● 伊賀見

 大字伊賀見の名は国見山のオウジョウ(大丈)という所から伊賀の国が見えるからの名で、晴天なれば生駒山のケーブルも江州(滋賀県)も見える。それで伊賀見という。
● 鐘田
 大字伊賀見にあり、開善寺が元亀二年に織田信長に破られて廃寺となった。その時梵鐘は敵の手に渡したくないというので寺の近くの泥田に埋めた。そこを「つりがね田」という。その泥田は底が深くてわからない。そして所有者も転々として変わることで有名である。昭和になってからも持主は数人も代っている。物価が上がり土地の値も上がるのが普通であるが、この土地だけは、だんだん下り安くなる。この「たんぼ」(田)を持つと家族は不幸が起こると伝えられている。
● 良弁僧正の墓
 大字伊賀見の開善寺跡に良弁僧正の墓がある。東大寺の初代別当良弁僧正が厳しい戒律を犯し一人の女性と駆け落ちして曽爾谷の伊賀見に隠れた。そして開善寺を建てた。そして良弁僧正は伊賀見で死んだ。その墓が字政木にある。無縫塔型で文字は刻まれていない。良弁の名を秘すためだという。石塔の下から壺と骨灰が出た。この伝説を裏付けるものに東大寺の記載がある。「良弁僧正相模国人、漆部氏、持統天皇治三年己丑誕生、義淵僧正弟子、金鷲井是也云云。宝亀四年補僧正年八十五、同年閏十一月十六日入滅、同十九日拾遺骨遂葬宇陀郡賀幡山云々」とある。この賀幡が川股のことで伊賀見は川股村と伊賀見と合併した村である。

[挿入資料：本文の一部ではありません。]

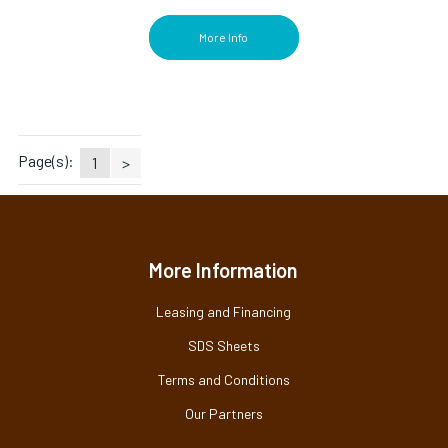
More Info
Page(s):
1
>
More Information
Leasing and Financing
SDS Sheets
Terms and Conditions
Our Partners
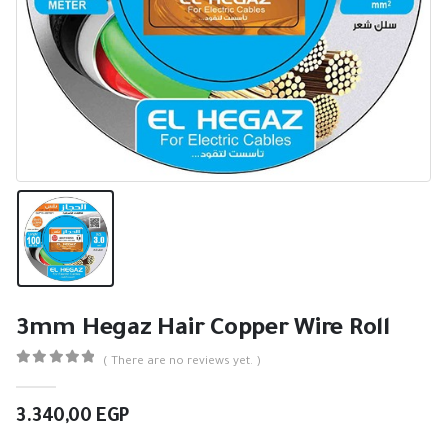
3mm Hegaz Hair Copper Wire Roll
( There are no reviews yet. )
0
out of 5
3.340,00
EGP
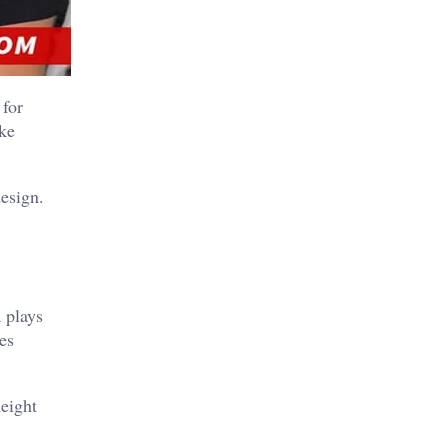
 for
ake
design.
 plays
es
eight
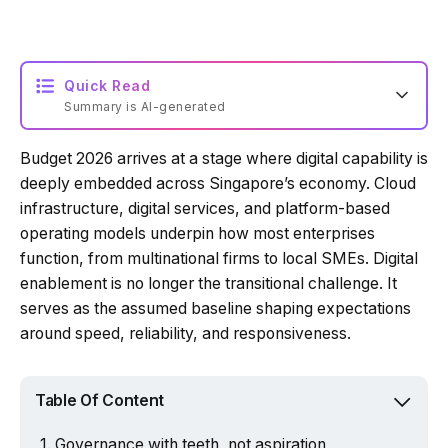
Quick Read
Summary is AI-generated
Budget 2026 arrives at a stage where digital capability is
Loading summary...
deeply embedded across Singapore’s economy. Cloud
infrastructure, digital services, and platform-based
operating models underpin how most enterprises
Powered by Tech Edition
function, from multinational firms to local SMEs. Digital
enablement is no longer the transitional challenge. It
serves as the assumed baseline shaping expectations
around speed, reliability, and responsiveness.
Table Of Content
Governance with teeth, not aspiration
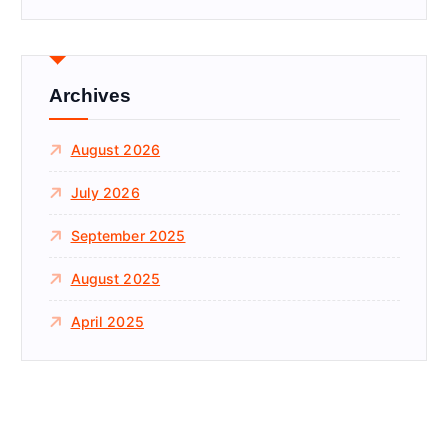
r
c
h
f
Archives
o
r
August 2026
:
July 2026
September 2025
August 2025
April 2025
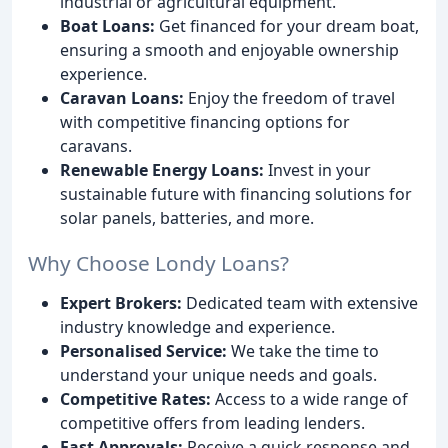
industrial or agricultural equipment.
Boat Loans:
Get financed for your dream boat,
ensuring a smooth and enjoyable ownership
experience.
Caravan Loans:
Enjoy the freedom of travel
with competitive financing options for
caravans.
Renewable Energy Loans:
Invest in your
sustainable future with financing solutions for
solar panels, batteries, and more.
Why Choose Londy Loans?
Expert Brokers:
Dedicated team with extensive
industry knowledge and experience.
Personalised Service:
We take the time to
understand your unique needs and goals.
Competitive Rates:
Access to a wide range of
competitive offers from leading lenders.
Fast Approvals:
Receive a quick response and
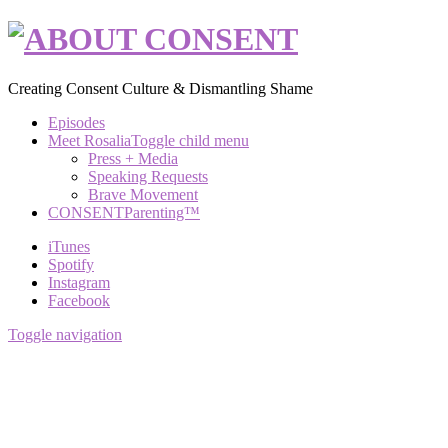
Creating Consent Culture & Dismantling Shame
Episodes
Meet Rosalia
Toggle child menu
Press + Media
Speaking Requests
Brave Movement
CONSENTParenting™
iTunes
Spotify
Instagram
Facebook
Toggle navigation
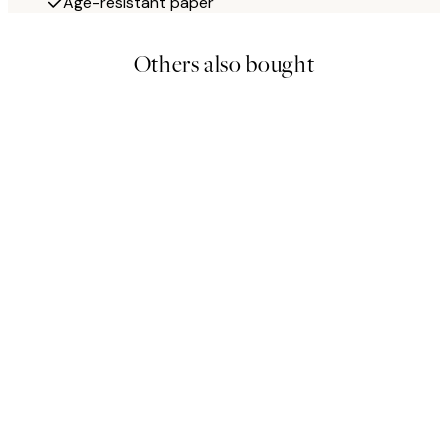
Age-resistant paper
Others also bought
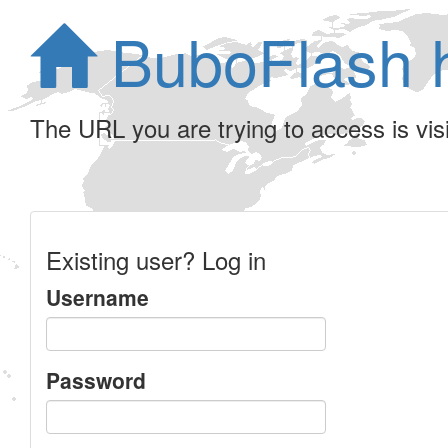
BuboFlash 
The URL you are trying to access is visib
Existing user? Log in
Username
Password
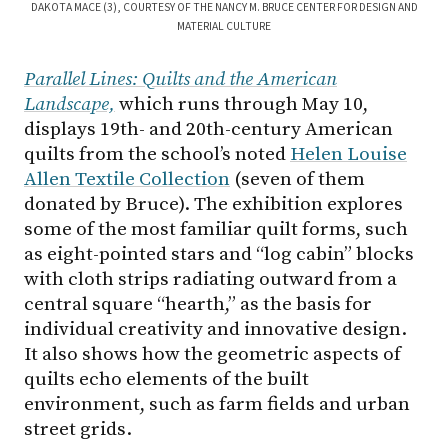
DAKOTA MACE (3), COURTESY OF THE NANCY M. BRUCE CENTER FOR DESIGN AND
MATERIAL CULTURE
Parallel Lines: Quilts and the American
Landscape,
which runs through May 10,
displays 19th- and 20th-century American
quilts from the school’s noted
Helen Louise
Allen Textile Collection
(seven of them
donated by Bruce). The exhibition explores
some of the most familiar quilt forms, such
as eight-pointed stars and “log cabin” blocks
with cloth strips radiating outward from a
central square “hearth,” as the basis for
individual creativity and innovative design.
It also shows how the geometric aspects of
quilts echo elements of the built
environment, such as farm fields and urban
street grids.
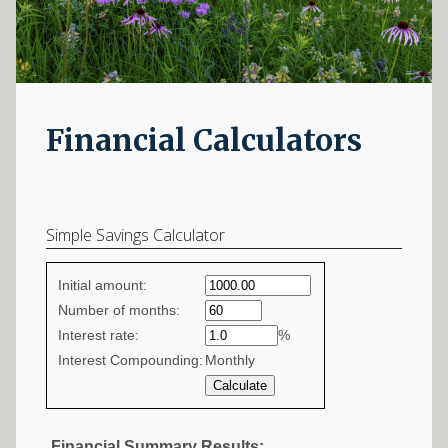
Financial Calculators
Simple Savings Calculator
Simple
Initial amount:
savings
Number of months:
Interest rate:
values
%
Interest Compounding:
Monthly
Financial Summary Results:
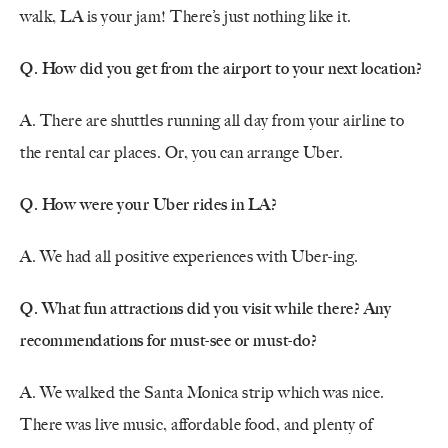
walk, LA is your jam! There’s just nothing like it.
Q. How did you get from the airport to your next location?
A. There are shuttles running all day from your airline to
the rental car places. Or, you can arrange Uber.
Q. How were your Uber rides in LA?
A. We had all positive experiences with Uber-ing.
Q. What fun attractions did you visit while there? Any
recommendations for must-see or must-do?
A. We walked the Santa Monica strip which was nice.
There was live music, affordable food, and plenty of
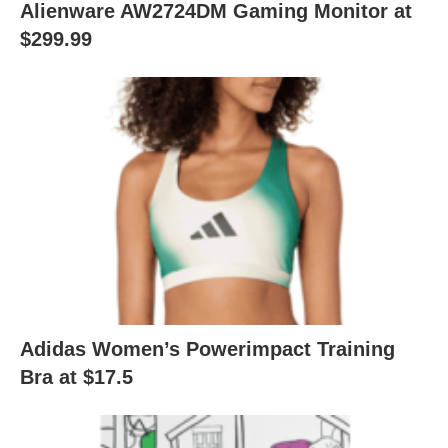
Alienware AW2724DM Gaming Monitor at
$299.99
Adidas Women’s Powerimpact Training
Bra at $17.5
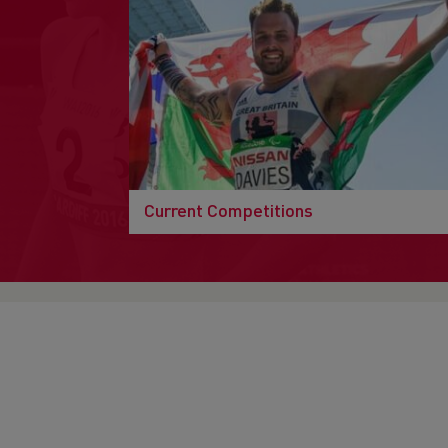
Current Competitions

 良弁が建てた開善寺は織田信長に攻められて三百人ばかりの僧兵と防戦したが、焼失したので池の坊に移した。鐘つき堂があり鐘があったが洪水で流れた。今も権大僧都云云の銘のある塔がある。他に墓碑も数基ある。再び焼けて現在の地蔵寺となった。ここに観音さまを安置してあるがコワイ観音さまとして別堂に納められている。
● 天王社
 二叉の大杉大字伊賀見にあり、背後に小丘あり、正一位牛頭天皇の石碑本殿は春日造り、極彩色で、左右に小さな祠があり、拝殿の左に二叉の大杉がある。そのもとに自然石に「正一位牛頭天皇」と刻んだ石がある。石灯籠に「享保十七子壬年九月十二日」(左)、「時享保十四酉己歳八月十四日」(右)「施主当村北畑彦左衛門」とある。ここは牛の神さまで飼牛が病気にかかると牛をつれて「牛のくつ」を供えて全快を祈ると霊験あらたかであるという。